## REQUIRED WORK
The expected output is the line with "Undergraduate Academic Catalog" followed by every remaining line of the entries, all repeated exactly.

## GIVEN INFORMATION
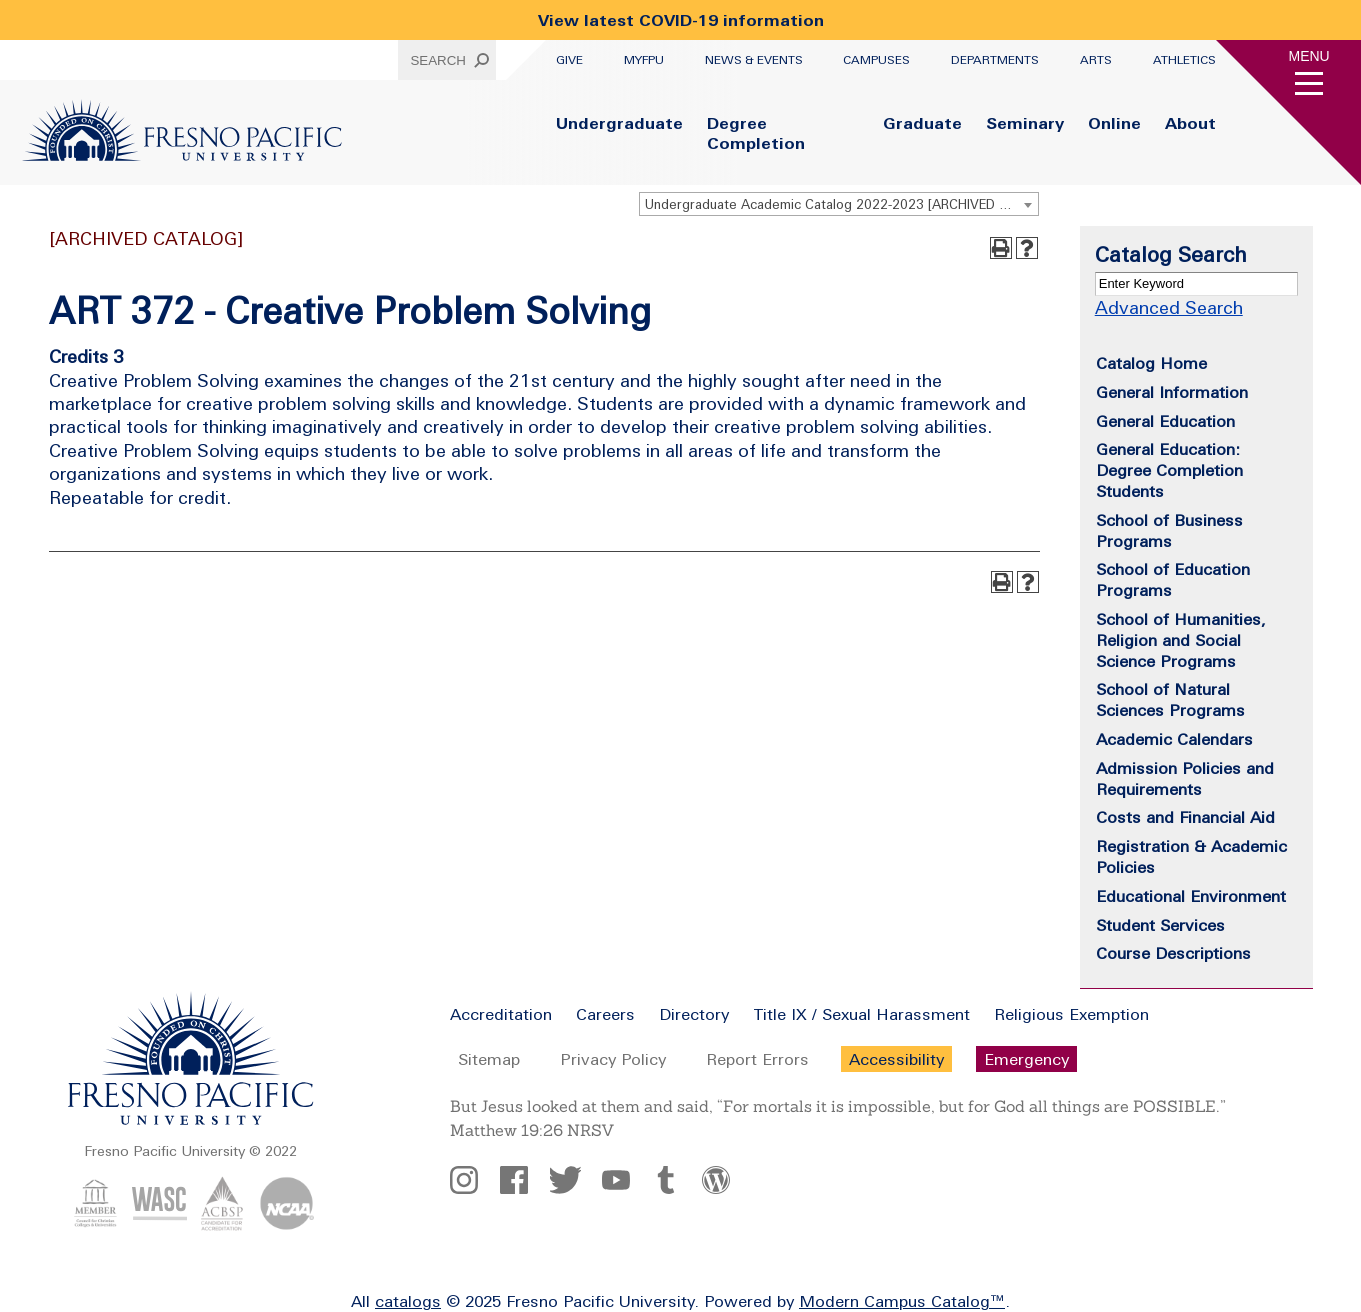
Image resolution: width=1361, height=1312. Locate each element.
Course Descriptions (1173, 953)
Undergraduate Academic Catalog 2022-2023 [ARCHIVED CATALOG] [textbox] (841, 204)
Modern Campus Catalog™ (902, 1301)
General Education (1165, 421)
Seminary (1025, 123)
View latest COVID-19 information (681, 20)
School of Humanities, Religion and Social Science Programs (1181, 640)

## ANSWER SECTION
Undergraduate Academic Catalog 2022-2023 [ARCHIVED CATALOG] [textbox] (841, 204)
Modern Campus Catalog™ (902, 1301)
General Education (1165, 421)
Seminary (1025, 123)
View latest COVID-19 information (681, 20)
School of Humanities, Religion and Social Science Programs (1181, 640)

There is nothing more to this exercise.